Zaman zaman gazetelerde okuduk. Valiler buzdolabı dağıttı, dönemin başbakanı ne derse onu yaptı.
Tartışma öyle noktalara geldi ki,
“Bunlar devletin değil, hükümetin valisi” dendi.
Bu tartışmaların yoğun olarak yaşandığı yerlerden biri de İzmir.
Özel idarelerin kapatılmasıyla ortada kalan malları,
Öyle bir dağıttı ki, “adaletin bu mu dünya?” dedik.

Hiçbir eleştiriyi iplemedi valimiz.
Ne biliyorsa onu yaptı.
Muhalefet eleştirdikçe,
O da iktidarın sözcüsü gibi konuştu.

Son bir fotoğraf verdi sayın valimiz.
Önceki gün Selçuk Belediyesi'nde.
AKP'nin artık sıradan milletvekili Binali Yıldırım'ın peşine takılıp gitmiş belli ki.
Özellikle sıradan diyorum, çünkü Binali Yıldırım artık bakan falan değil.
Masanın makam kısmında Binali Yıldırım ile Selçuk Belediye Başkanı oturuyor.
Karşısında ise AKP'liler.
İzmir'in AKP milletvekillerinin yanı sıra il ve ilçe yöneticileri de var.
Tek sırıtan sayın valimiz.

Eğer eski “bakandır, hürmet bu yüzden” derseniz,
“İzmir'de o kadar çok eski bakan var, hangi biriyle gitmiş bu güne kadar?” derim.
Ben sayın valimizi eski Ulaştırma Bakanı MHP'li Oktay Vural'ın yanında hiç görmedim.
Ya da eski Sanayi Bakanı MHP'li Ahmet Kenan Tanrıkulu'nun yanında da...
“Ne olacak milletvekilinin yanında gitmiş” derseniz,
O zaman da “İzmir'in CHP'li vekilleri harıl harıl geziyor.
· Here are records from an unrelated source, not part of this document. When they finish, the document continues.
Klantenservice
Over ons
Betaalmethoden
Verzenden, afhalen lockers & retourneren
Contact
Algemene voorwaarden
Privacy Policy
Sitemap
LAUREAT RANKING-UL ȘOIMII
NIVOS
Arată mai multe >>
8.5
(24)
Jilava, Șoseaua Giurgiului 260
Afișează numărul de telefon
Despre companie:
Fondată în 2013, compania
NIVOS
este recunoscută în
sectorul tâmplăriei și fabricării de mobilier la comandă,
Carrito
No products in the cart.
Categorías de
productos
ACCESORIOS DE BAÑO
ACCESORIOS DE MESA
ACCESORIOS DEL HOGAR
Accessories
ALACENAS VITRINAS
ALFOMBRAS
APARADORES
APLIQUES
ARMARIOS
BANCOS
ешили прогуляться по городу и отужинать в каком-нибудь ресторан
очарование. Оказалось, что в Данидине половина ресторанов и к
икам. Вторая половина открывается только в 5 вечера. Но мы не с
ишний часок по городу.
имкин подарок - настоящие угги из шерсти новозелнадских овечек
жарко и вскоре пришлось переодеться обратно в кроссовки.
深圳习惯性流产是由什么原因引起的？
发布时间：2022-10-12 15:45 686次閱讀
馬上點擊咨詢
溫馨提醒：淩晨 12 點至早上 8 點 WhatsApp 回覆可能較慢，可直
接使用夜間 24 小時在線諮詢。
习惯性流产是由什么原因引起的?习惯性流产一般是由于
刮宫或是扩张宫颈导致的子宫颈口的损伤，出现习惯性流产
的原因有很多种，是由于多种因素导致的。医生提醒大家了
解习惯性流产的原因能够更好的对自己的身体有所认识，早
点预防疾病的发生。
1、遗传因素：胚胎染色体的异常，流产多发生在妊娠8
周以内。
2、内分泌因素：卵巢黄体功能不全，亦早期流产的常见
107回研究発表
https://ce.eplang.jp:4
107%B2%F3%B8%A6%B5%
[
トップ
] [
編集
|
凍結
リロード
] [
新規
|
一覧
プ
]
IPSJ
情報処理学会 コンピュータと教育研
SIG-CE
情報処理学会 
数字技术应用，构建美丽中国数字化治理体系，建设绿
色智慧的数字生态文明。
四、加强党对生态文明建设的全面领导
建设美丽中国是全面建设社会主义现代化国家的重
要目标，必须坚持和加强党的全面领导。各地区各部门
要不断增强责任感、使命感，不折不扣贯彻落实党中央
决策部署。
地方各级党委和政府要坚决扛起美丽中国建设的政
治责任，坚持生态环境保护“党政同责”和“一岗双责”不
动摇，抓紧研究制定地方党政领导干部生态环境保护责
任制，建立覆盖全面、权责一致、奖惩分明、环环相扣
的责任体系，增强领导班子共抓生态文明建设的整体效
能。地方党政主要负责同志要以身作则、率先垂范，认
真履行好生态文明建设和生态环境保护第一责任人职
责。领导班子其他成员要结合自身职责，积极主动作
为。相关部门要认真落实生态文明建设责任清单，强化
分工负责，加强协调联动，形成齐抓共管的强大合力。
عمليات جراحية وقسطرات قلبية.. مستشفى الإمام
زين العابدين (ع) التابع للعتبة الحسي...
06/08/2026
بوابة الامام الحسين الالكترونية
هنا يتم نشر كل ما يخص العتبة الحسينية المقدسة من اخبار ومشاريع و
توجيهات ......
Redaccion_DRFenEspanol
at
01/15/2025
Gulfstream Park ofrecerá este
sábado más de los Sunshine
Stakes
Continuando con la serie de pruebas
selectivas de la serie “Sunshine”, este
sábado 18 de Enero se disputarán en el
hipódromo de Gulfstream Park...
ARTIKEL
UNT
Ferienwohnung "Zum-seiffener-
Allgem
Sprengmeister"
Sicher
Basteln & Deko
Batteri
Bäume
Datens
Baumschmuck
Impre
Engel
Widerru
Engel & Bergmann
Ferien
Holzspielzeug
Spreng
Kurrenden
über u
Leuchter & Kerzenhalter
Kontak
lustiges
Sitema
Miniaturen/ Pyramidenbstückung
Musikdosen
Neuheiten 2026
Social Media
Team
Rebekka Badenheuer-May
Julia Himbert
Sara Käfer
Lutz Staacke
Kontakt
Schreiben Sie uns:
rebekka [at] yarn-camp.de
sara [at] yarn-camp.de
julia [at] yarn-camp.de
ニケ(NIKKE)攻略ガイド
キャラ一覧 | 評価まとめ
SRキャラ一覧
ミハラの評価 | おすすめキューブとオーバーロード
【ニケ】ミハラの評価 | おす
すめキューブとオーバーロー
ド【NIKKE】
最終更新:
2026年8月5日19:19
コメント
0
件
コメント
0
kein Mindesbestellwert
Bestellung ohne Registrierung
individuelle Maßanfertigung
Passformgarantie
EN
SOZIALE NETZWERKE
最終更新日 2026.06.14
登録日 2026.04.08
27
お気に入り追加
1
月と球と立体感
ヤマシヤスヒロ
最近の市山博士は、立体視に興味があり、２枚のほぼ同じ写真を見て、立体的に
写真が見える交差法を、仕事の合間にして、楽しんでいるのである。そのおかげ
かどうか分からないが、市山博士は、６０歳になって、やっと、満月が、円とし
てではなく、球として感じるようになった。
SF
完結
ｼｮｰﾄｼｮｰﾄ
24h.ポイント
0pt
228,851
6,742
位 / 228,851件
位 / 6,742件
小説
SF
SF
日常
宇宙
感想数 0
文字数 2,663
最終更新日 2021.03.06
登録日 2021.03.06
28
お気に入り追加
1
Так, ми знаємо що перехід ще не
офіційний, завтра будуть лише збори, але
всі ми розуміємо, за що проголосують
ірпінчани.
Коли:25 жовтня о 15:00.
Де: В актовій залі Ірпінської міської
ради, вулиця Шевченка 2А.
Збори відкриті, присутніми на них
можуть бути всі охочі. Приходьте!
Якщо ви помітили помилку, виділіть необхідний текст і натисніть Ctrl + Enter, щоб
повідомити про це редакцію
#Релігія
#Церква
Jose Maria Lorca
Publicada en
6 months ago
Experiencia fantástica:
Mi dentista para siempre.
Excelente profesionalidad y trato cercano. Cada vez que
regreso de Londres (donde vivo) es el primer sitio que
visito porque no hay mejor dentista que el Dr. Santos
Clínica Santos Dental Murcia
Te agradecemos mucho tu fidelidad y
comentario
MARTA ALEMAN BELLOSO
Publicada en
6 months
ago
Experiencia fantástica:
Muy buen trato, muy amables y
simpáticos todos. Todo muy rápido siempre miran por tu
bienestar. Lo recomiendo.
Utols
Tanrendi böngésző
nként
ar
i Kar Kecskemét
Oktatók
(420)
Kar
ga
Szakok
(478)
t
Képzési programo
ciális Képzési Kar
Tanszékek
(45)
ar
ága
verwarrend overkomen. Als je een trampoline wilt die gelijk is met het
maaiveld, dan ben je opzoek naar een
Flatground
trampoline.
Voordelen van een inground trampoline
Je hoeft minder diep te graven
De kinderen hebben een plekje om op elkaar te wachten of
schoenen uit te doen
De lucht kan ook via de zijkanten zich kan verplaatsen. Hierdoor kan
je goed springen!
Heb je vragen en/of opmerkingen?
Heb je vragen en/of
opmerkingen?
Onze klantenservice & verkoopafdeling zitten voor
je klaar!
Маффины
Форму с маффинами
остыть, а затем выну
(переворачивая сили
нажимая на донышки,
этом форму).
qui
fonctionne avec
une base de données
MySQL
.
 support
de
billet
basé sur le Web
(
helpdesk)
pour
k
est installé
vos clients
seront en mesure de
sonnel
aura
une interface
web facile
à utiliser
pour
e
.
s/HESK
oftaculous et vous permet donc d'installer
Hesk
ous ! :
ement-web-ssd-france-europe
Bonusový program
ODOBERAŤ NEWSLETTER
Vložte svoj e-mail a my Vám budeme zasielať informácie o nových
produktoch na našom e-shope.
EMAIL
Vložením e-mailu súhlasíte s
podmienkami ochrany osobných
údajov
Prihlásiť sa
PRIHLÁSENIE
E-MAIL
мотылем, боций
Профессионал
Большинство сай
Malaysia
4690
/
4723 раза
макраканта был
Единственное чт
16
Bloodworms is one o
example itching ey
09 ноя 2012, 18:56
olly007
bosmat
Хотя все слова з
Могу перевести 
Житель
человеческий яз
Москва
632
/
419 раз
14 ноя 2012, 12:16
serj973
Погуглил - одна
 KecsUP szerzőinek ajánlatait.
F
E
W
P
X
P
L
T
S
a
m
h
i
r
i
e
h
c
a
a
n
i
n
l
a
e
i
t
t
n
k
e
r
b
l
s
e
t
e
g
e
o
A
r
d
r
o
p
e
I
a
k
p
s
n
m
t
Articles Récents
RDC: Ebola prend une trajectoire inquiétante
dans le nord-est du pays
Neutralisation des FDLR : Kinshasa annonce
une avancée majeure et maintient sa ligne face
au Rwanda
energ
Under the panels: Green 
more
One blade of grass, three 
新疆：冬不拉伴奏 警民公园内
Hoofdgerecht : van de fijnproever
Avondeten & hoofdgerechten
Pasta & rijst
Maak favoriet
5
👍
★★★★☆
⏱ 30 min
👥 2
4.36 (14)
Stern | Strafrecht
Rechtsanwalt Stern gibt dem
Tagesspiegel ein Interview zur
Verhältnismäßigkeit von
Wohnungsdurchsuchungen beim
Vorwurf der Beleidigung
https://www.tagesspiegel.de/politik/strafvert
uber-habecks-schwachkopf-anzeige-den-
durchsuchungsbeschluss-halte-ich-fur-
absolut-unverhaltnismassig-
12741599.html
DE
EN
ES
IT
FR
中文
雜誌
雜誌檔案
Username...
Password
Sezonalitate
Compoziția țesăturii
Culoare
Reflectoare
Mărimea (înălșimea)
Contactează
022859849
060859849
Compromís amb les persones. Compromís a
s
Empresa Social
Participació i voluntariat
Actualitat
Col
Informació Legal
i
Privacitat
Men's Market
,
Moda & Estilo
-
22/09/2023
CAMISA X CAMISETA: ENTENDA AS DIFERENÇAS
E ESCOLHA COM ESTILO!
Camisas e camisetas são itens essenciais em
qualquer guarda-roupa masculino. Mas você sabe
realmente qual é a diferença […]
Bir kez bile yanlarında görmedim” derim.

Devletin Valisi sıfatı yerine, hükümetin valisi sıfatı taşımak zor iş.
Her emredilene “başüstüne” demek de...
O zaman dönelim şöyle geriye.
Takvimler 7 Ocak 2014'ü göstersin.
İzmir Liman Operasyonu yapılacağı gece,
Binali Yıldırım'a “bacanağına dokunulacağını” kim söyledi?
Yıldırım, bulunduğu yerdekilerden birinin telefonuyla kime “kaç” dedi?
Gelin bunların yanıtlarını arayalım.

CHP'lisi, MHP'lisi İzmirlilerin oyuyla seçilmedi mi acaba, sayın valimiz sadece AKP'li eski bakanın peşinde dolanıp duruyor.
Şimdi bir açıklama gelir.
“Sayın valimizin programı o civardaydı, bir raslantı sonucu devlet terbiyesinin gereğini” yapmıştır diye.
Biz de inanırız.
Zaten her söylenene inanmaktan değil mi başımıza gelenler?

Bu nasıl bir devlet ki,
Valisi hükümet komiseri gibi çalışır?
Trafiğin en sıkışık olduğu saatlerde ortalıkta tek bir trafik polisi göremezsiniz ama iş eski bakana gelince yollar kapatılır, kapalılar açılır.
“Kapatın bu dosyaları” diyerek emirler yağdırılır...
Tamam burayı Gavur İzmir diye bellediniz onu anladık da,
Karar verseniz...
Siz kimin valisisiniz?
Acaba,
Kışın yediğiniz boyozların,
Yazın sizi tırmalamayacağını mı sanırsınız?